In principle, the dummy variable measures the fixed costs of treating the condition, and the continuous variable measures the variable cost of increased severity. All variation below a cutoff point, for example, 90 mmhg diastolic blood pressure, is suppressed. The cutoff points reflect a judgment about values below which most physicians would not treat; for example, most physicians would probably not prescribe treatment for diastolic blood pressure values below 90 mmhg. At or above the cutoff point, we simply entered the physiologic measure linearly. It is quite possible, indeed probable, that the true functional form above the cutoff point is nonlinear, but with a limited sample with each specific condition, we felt that experimenting with nonlinear functional forms would mean overfitting the data and thus overstating the probable performance of these measures. Put another way, our principal purpose was to gauge the amount of variance one might be able to explain with a set of health status measures and a set of use measures that were reasonably complete. We were not attempting to determine the appropriate functional form. Our linear form can, of course, be regarded as a first-order Taylor Series approximation to the true form (above the cutoff point). For the same reason, we did not explore interactions; for example, we treated the effects of having high blood pressure and diabetes mellitus as additive. Although it may seem that expenditures should increase with less healthy values-for example, higher blood pressure-such a relationship will not necessarily hold in the data. Specifically, it will not necessarily hold if treatment alters the physiologic measure and less healthy patients utilize more resources (or if not all individuals are under treatment). For example, a hypertensive individual whose blood pressure is controlled at 90 mmhg but whose uncontrolled value is 105 mmhg could be expected to have higher medical expenditures during our period of observation than an otherwise identical hypertensive individual who is not under treatment; in such a case, the relationship between observed blood pressure and medical expenditures would be negative.

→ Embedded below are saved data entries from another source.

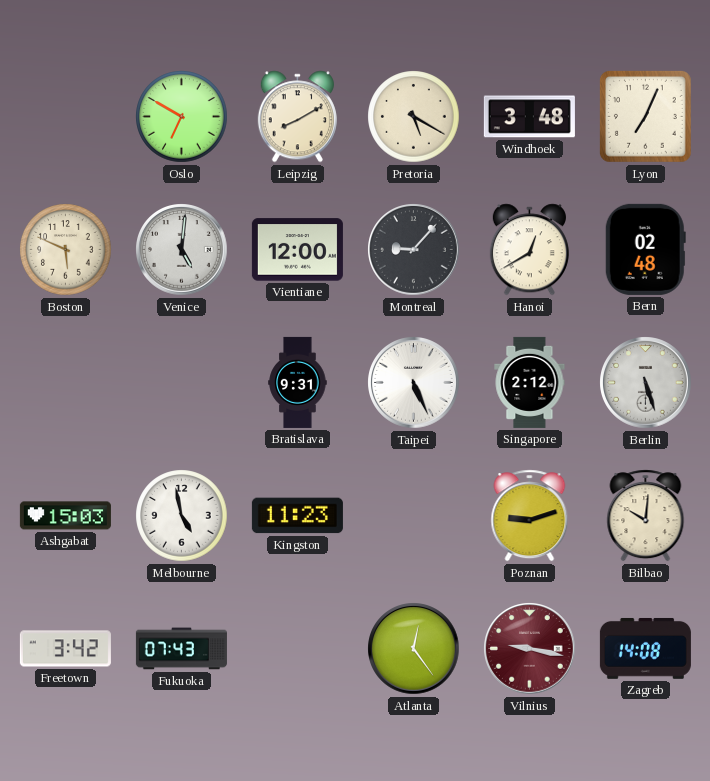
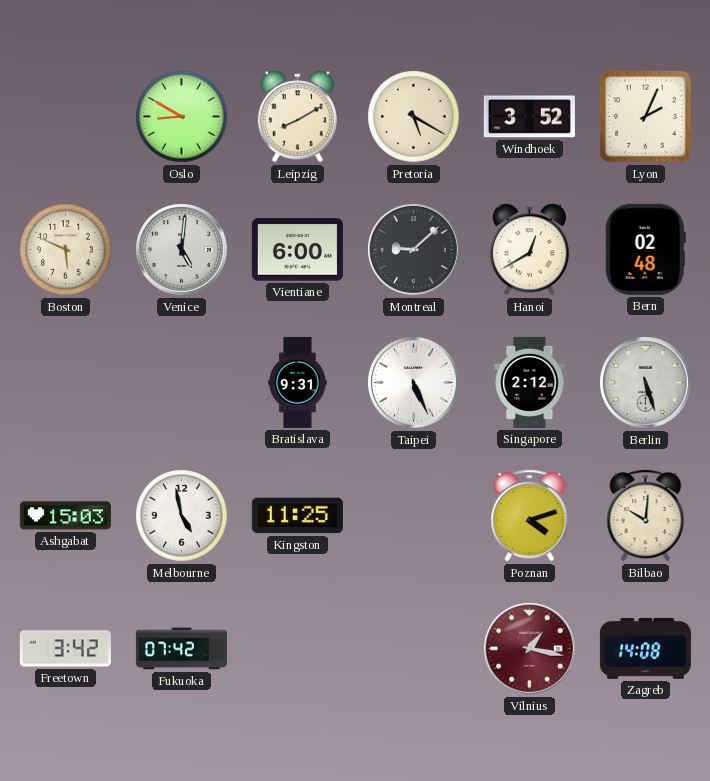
Oslo: 6:50 -> 8:50
Windhoek: 3:48 -> 3:52
Lyon: 7:04 -> 2:04
Vientiane: 12:00 -> 6:00
Montreal: 9:07 -> 9:08
Kingston: 11:23 -> 11:25
Poznan: 9:12 -> 4:12
Fukuoka: 07:43 -> 07:42
Atlanta: 12:24 -> none
Vilnius: 9:17 -> 1:17
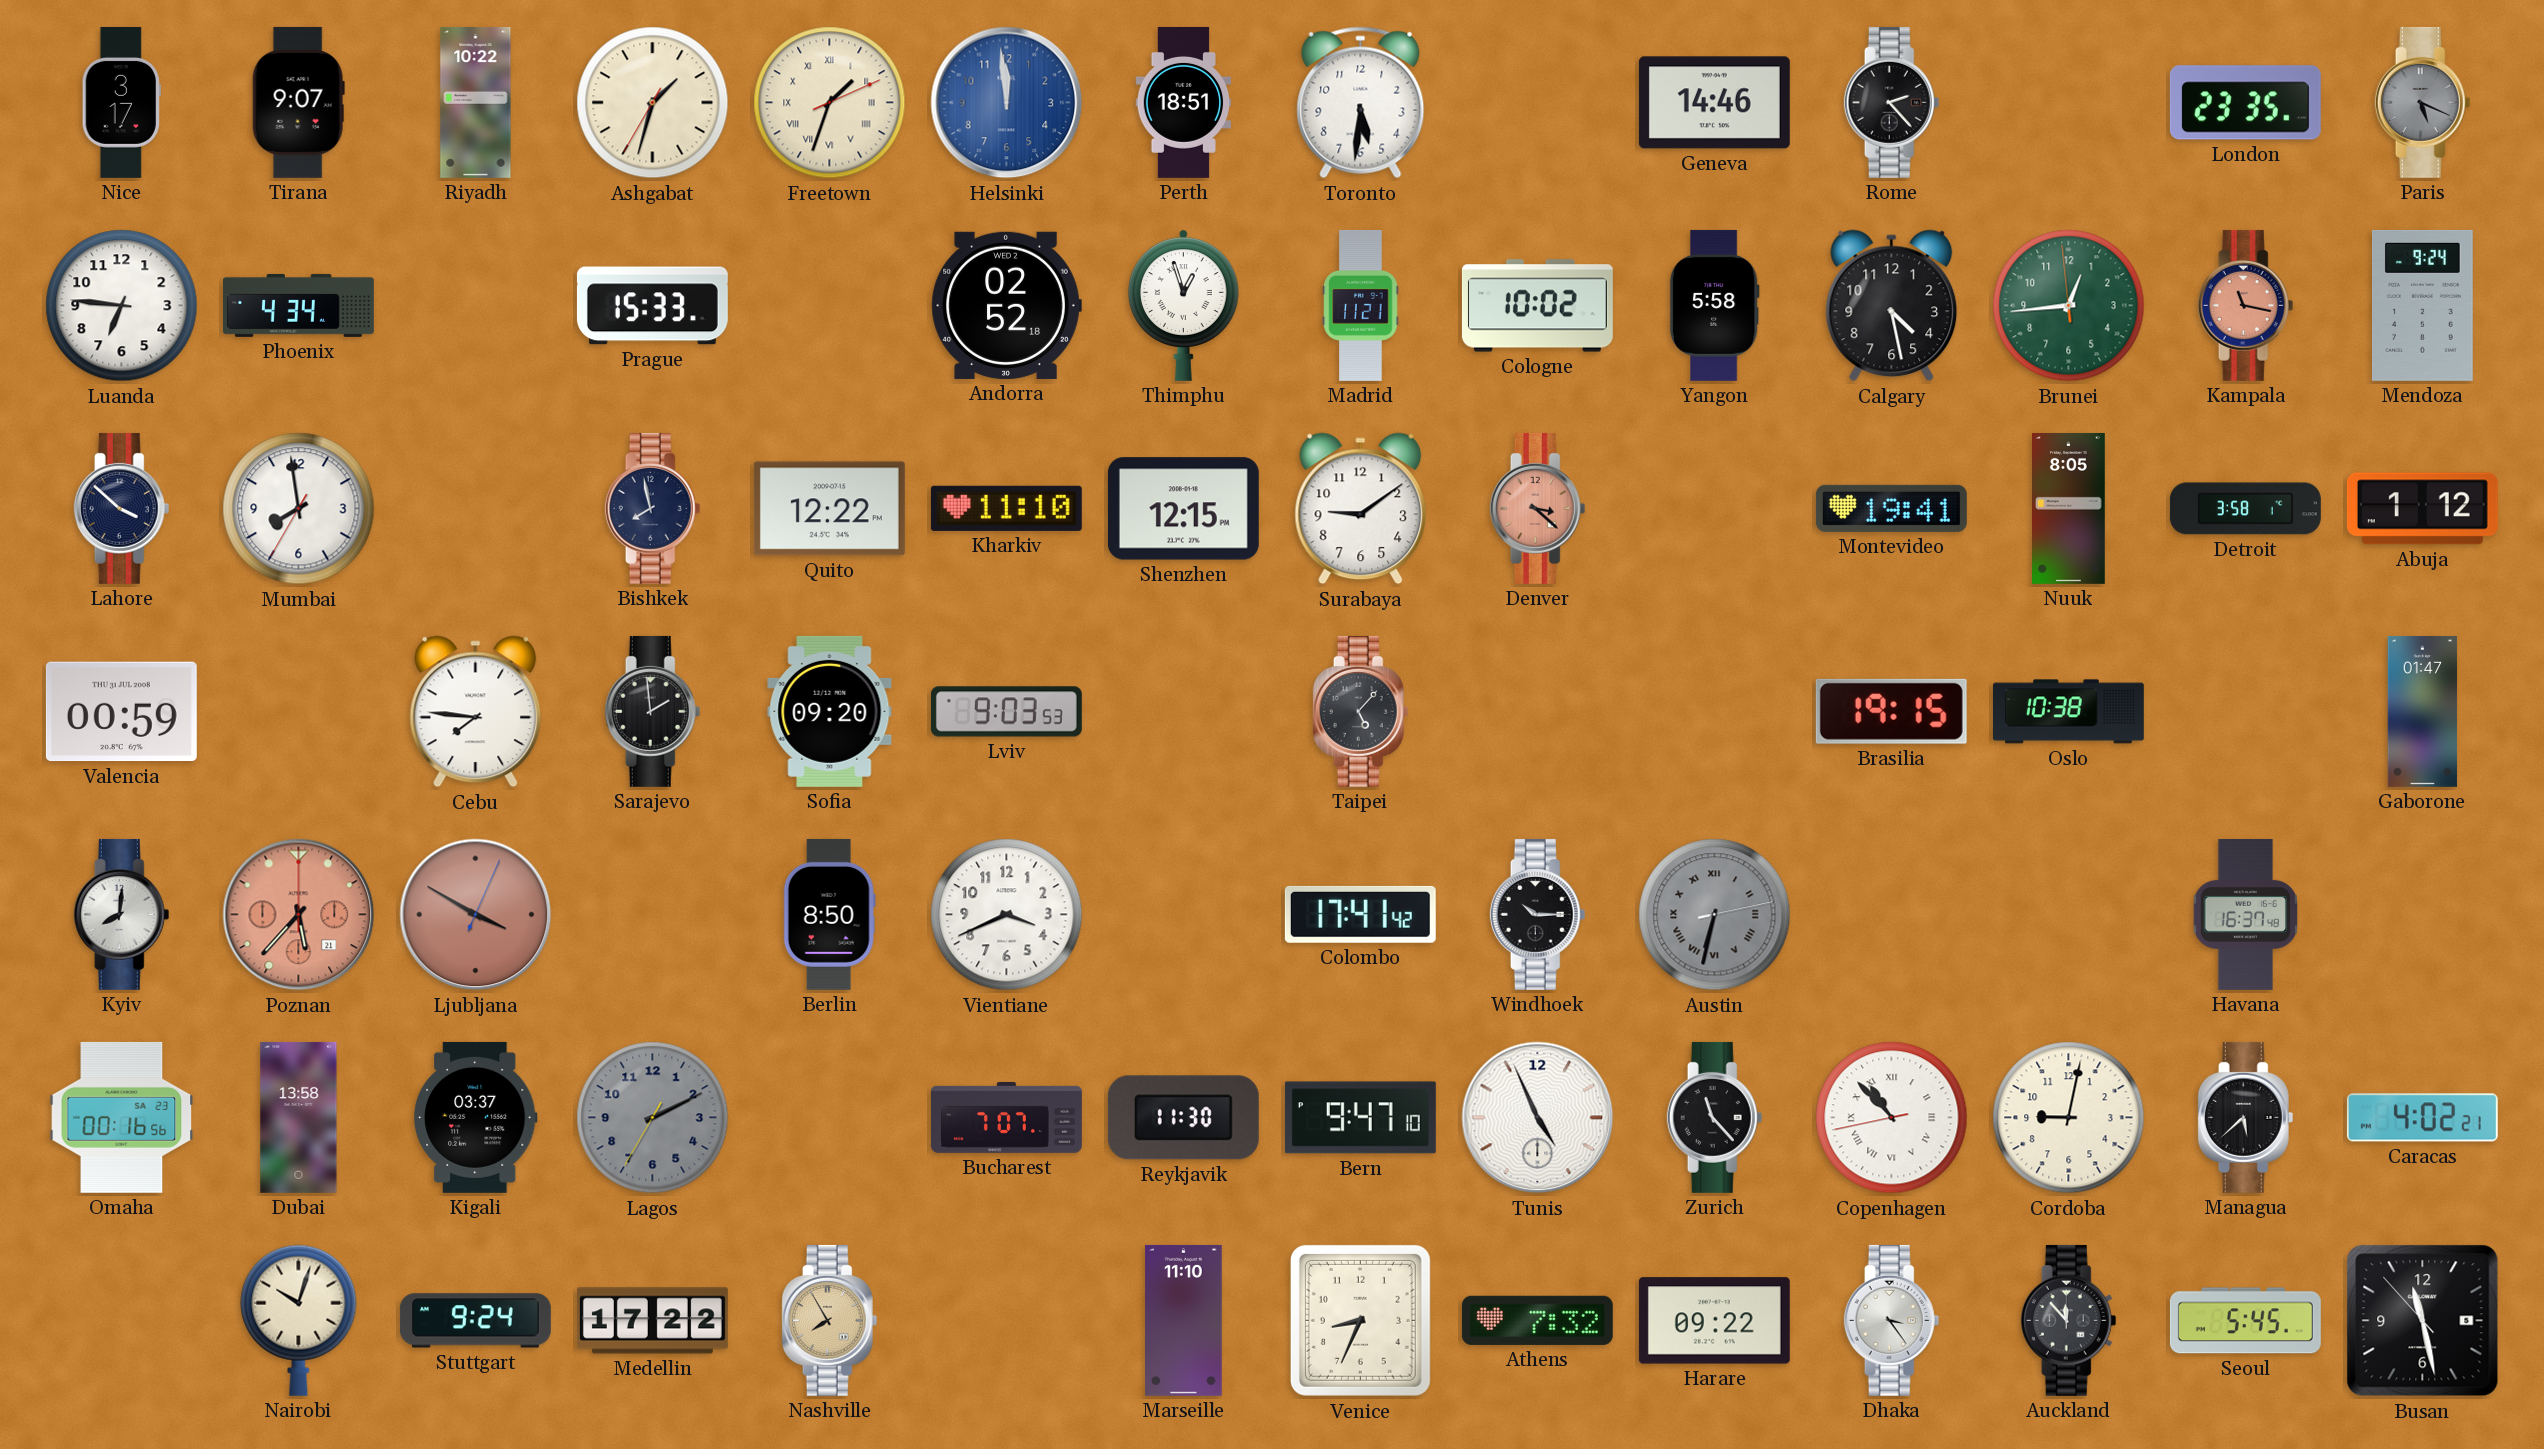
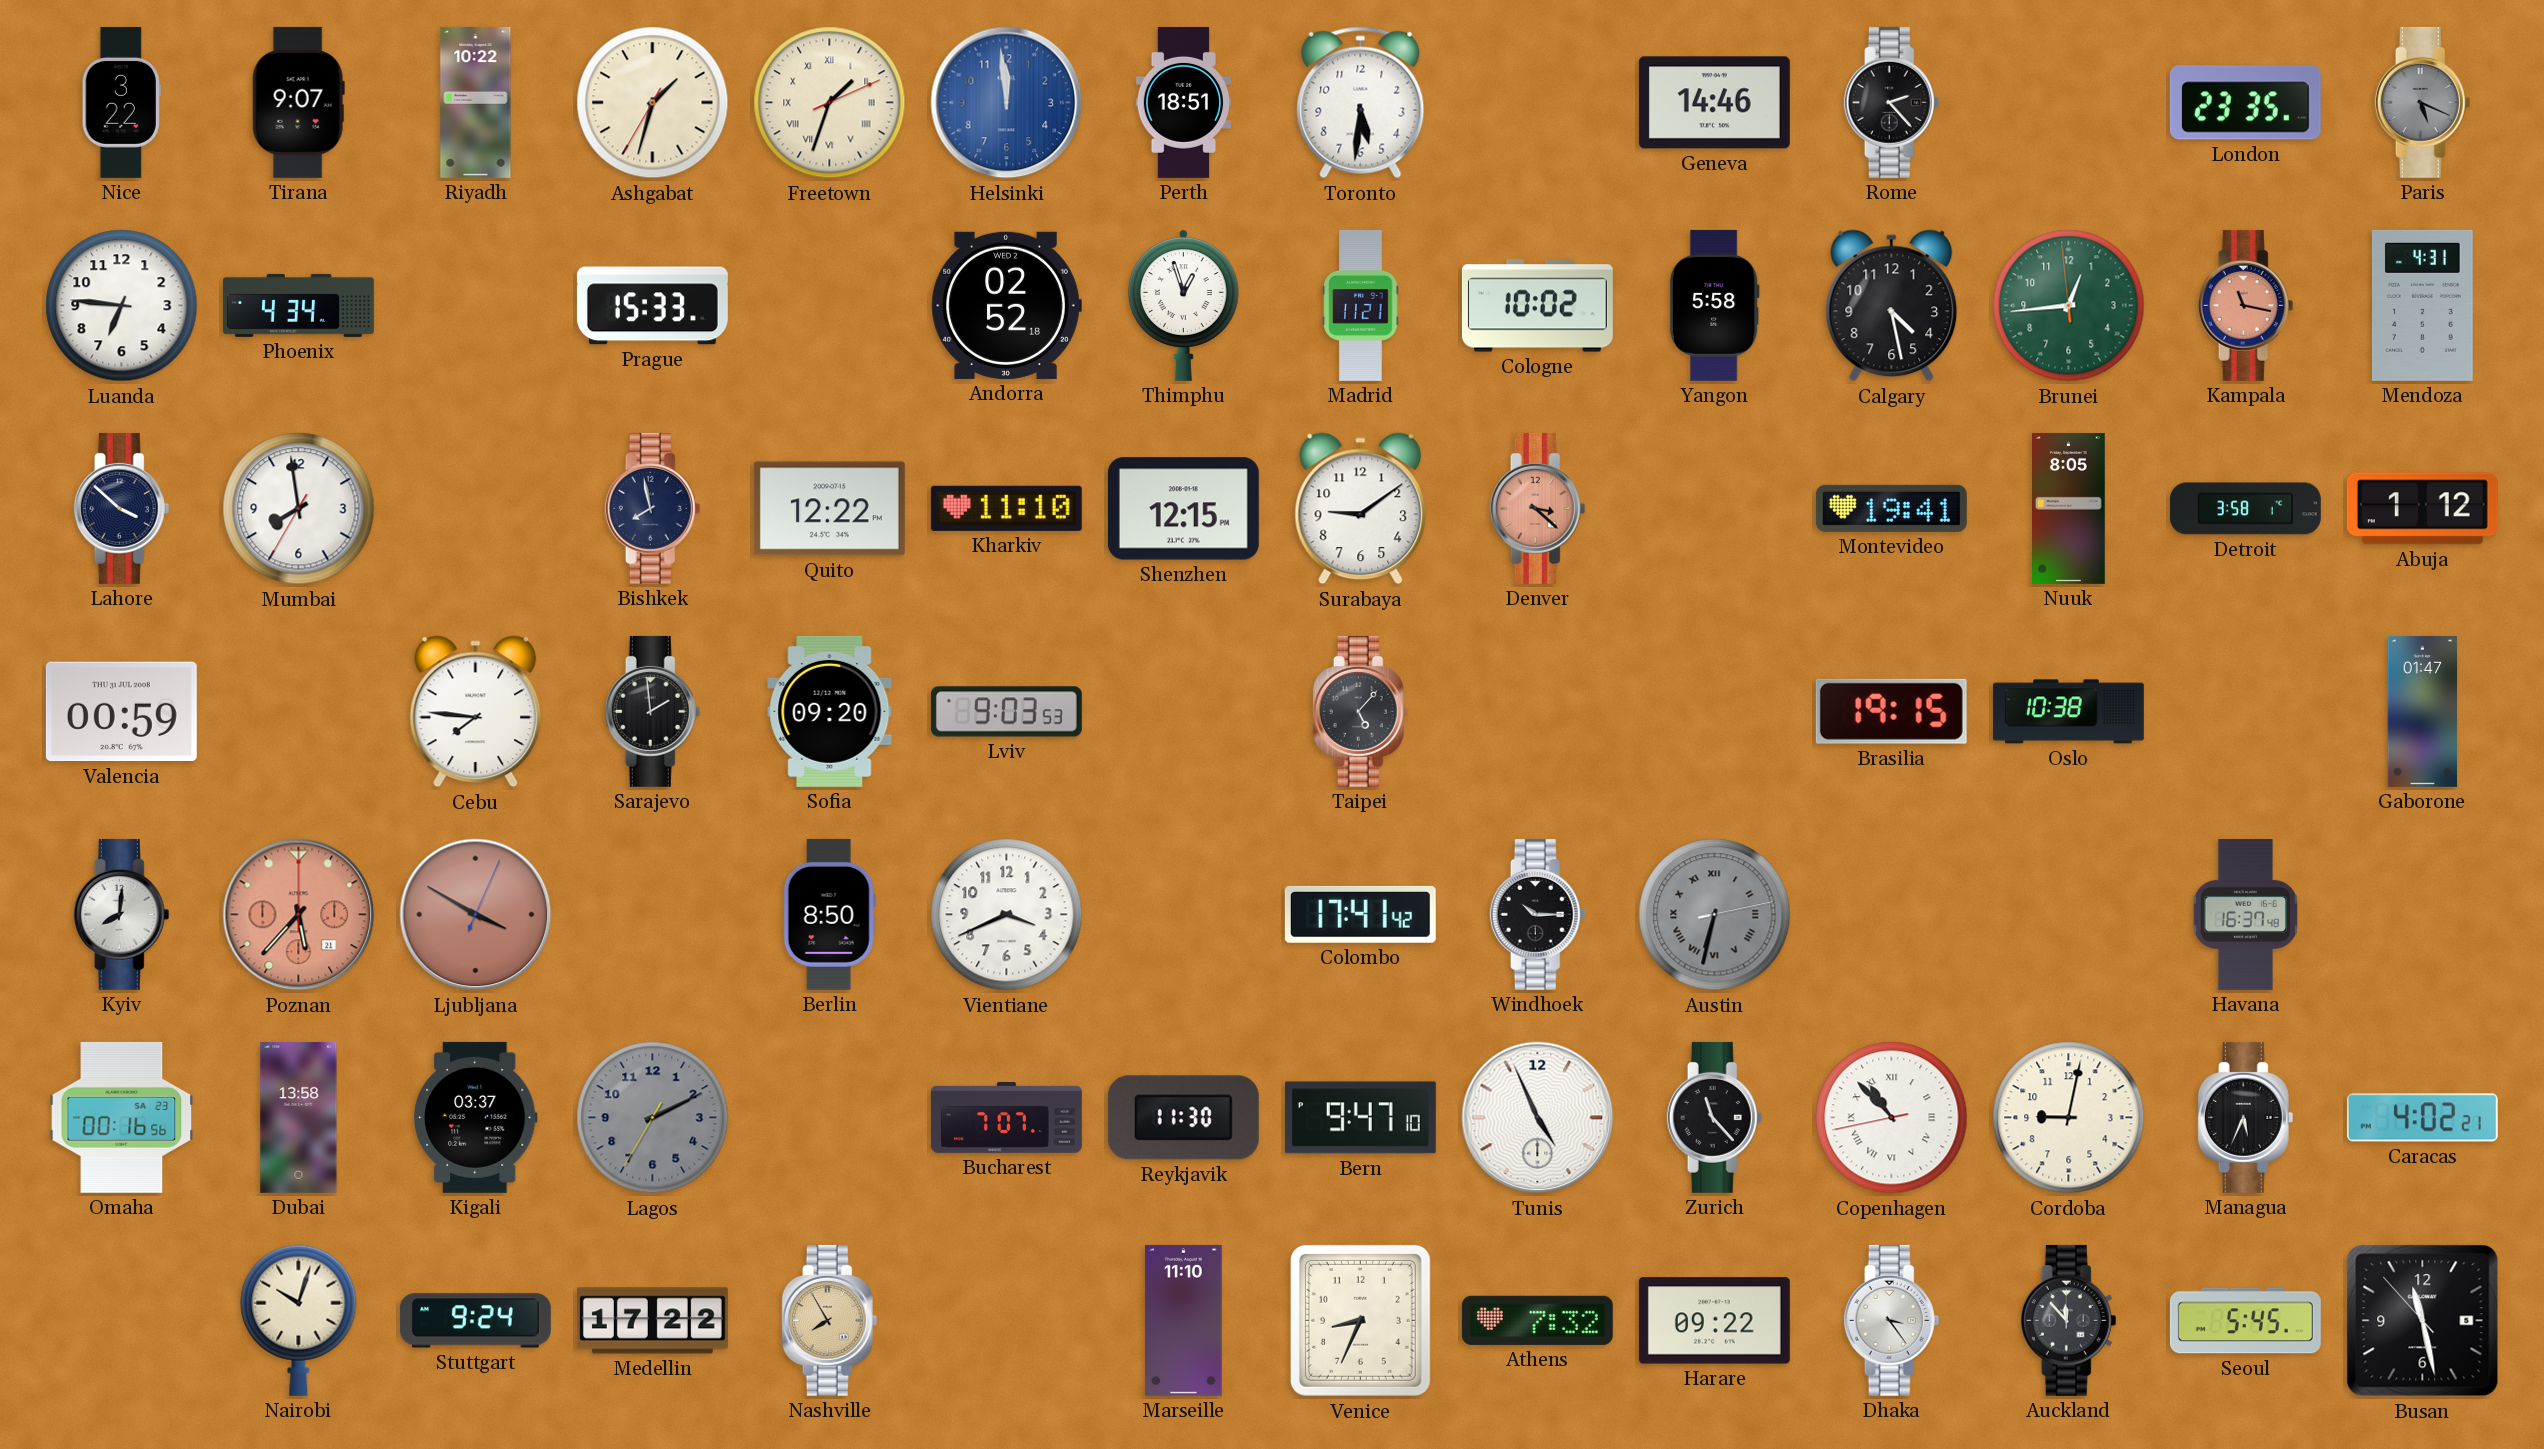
Nice: 3:17 -> 3:22
Mendoza: 9:24 -> 4:31
Managua: 5:38 -> 5:34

An extension that partially allows for this difficulty is to enter a dichotomous variable for being in treatment, a specification we also estimate. (The variable took the value 1 if a physician indicated a diagnosis of a condition in Table 1 on a claims form.) Incorporating such an adjuster has the additional advantage that the relevant information can, in principle, be collected solely from claims forms. Nonetheless, such an approach is only a partial solution because it does not allow for bias within the treated group. For example, one person may have an uncontrolled diastolic blood pressure of I I 0 mmhg and another of 100 mmhg. Both individuals may have their blood pressure controlled to 90 mmhg, but the costs of treating the first person may be greater because the case is more severe. Yet, this cost difference would appear to the analyst as unexplained.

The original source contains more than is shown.